Réuni lundi dernier, le comité politique des Républicains a voté « à l'unanimité » son soutien à M. Fillon. On accepte tout de la politique, y compris la langue de bois. Mais là, on se moque du monde. Le bateau de M. Fillon faisant eau, ceux qui, la veille encore, exprimaient publiquement leurs doutes, qui réclamaient une stratégie de rechange, qui n'en finissaient pas de nourrir des regrets lancinants sur leur cause perdue, sont venus nous clamer leur amour pour le candidat de la droite et du centre. Comme si les jours qui viennent n'étaient pas lourds de rendez-vous capables de tout remettre en question une fois encore ; comme si le rassemblement de cinquante ou cent mille personnes sur la place du Trocadéro représentait un plébiscite national ; comme si la méthode de défense de M. Fillon, faite de demi-aveux, d'excuses, de reconnaissance de ses erreurs, toutes choses qui lui semblent les meilleurs arguments du monde pour continuer sa course présidentielle, n'avaient pas choqué ceux-là mêmes qu'il finit toujours par subjuguer. Dans ses troupes, ses amis les plus sincères lui ont suggéré de partir. Mais, dans les réseaux sociaux, c'est la presse, sinon la démocratie, qu'on assassine parce qu'elle ose relayer le doute profond de la droite.

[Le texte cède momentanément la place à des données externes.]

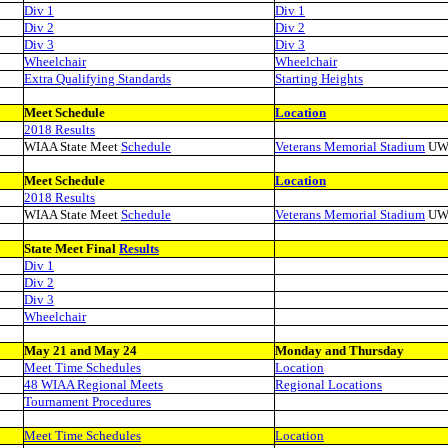
Div 1
Div 1
Div 2
Div 2
Div 3
Div 3
Wheelchair
Wheelchair
Extra Qualifying Standards
Starting Heights
Meet Schedule
Location
2018 Results
WIAA State Meet
Schedule
Veterans Memorial Stadium
UW
Meet Schedule
Location
2018 Results
WIAA State Meet
Schedule
Veterans Memorial Stadium
UW
State Meet Final
Results
Div 1
Div 2
Div 3
Wheelchair
May 21 and May 24
Monday and Thursday
Meet Time Schedules
Location
48 WIAA Regional Meets
Regional Locations
Tournament Procedures
Meet Time Schedules
Location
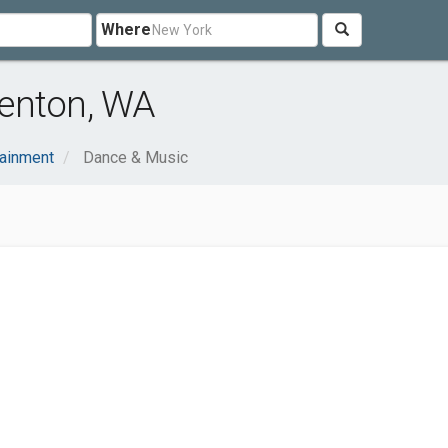
Where
enton, WA
tainment
Dance & Music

M. Fillon n'a pas triomphé parce qu'il est le plus fort, mais parce que, en coulisses, il a été adoubé par Nicolas Sarkozy. Il est resté seul au centre du jeu parce que des rivaux potentiels ont été éliminés. Alain Juppé était prêt à reprendre le flambeau, il a été soigneusement écarté par Nicolas Sarkozy qui, décidé à devenir un businessman et à abandonner la politique, assez réaliste pour savoir qu'il ne reviendra jamais en force dans le jeu, a fait en sorte que le candidat de la droite ait un programme comparable à celui qu'il aurait proposé lui-même s'il avait été en mesure de se présenter. D'où la forte participation de Sens commun à la manifestation de dimancher dernier. D'où la radicalisation des propos tenus par M. Fillon qui les tient un jour pour s'en excuser le jour suivant, tour à tour Dr Jekyll et Mr Hyde. D'où l'appel à peine voilé à l'électorat de Marine Le Pen. Qui, dans le passé, a utilisé cette stratégie, sinon M. Sarkozy ? Et qui a perdu néanmoins en 2012 ?

Un coup de force

Tant et si bien qu'après avoir été affaibli par « les affaires », M. Fillon, sous la houlette de M. Sarkozy, a pris un virage tangentiel de l'extrême droite, ajoutant ainsi au doute qu'il inspirait une orientation idéologique propre à s'aliéner les voix des centristes et d'une partie de la droite. C'est cette option qui a fermé la porte à l'éventuelle candidature d'Alain Juppé. C'est pourquoi le maire de Bordeaux a fait, dans sa ville et non à Paris, la déclaration lugubre, mais implacable, où il a à la fois annoncé son retrait définitif et stigmatisé le « gâchis » énorme causé par la communication complètement incohérente de François Fillon. Soyons clairs : il y a eu lundi au sein de la droite un coup de force de M. Fillon soutenu par l'ancien président de la République. La fameuse unanimité annoncée par Gérard Larcher n'était qu'une façon de renforcer un candidat ressuscité par M. Sarkozy (les alliances et renversements d'alliances sont innombrables entre amis). Quand on pense que ces deux-là se haïssaient à la fin du mandat de M. Sarkozy, qu'ils se sont présentés l'un contre l'autre à la primaire, que rien sinon l'occasion d'une convergence a permis à M. Sarkozy d'avoir encore de l'influence à défaut des honneurs et de la gloire, on se dit que le sort d'un électorat dépend de bien peu de choses. D'autant qu'avec M. Sarkozy, il y souvent un autre projet et que rien ne l'empêchera, s'il le souhaite, de saper l'autorité de M. Fillon et d'appliquer son propre plan B, qui s'appelle François Baroin.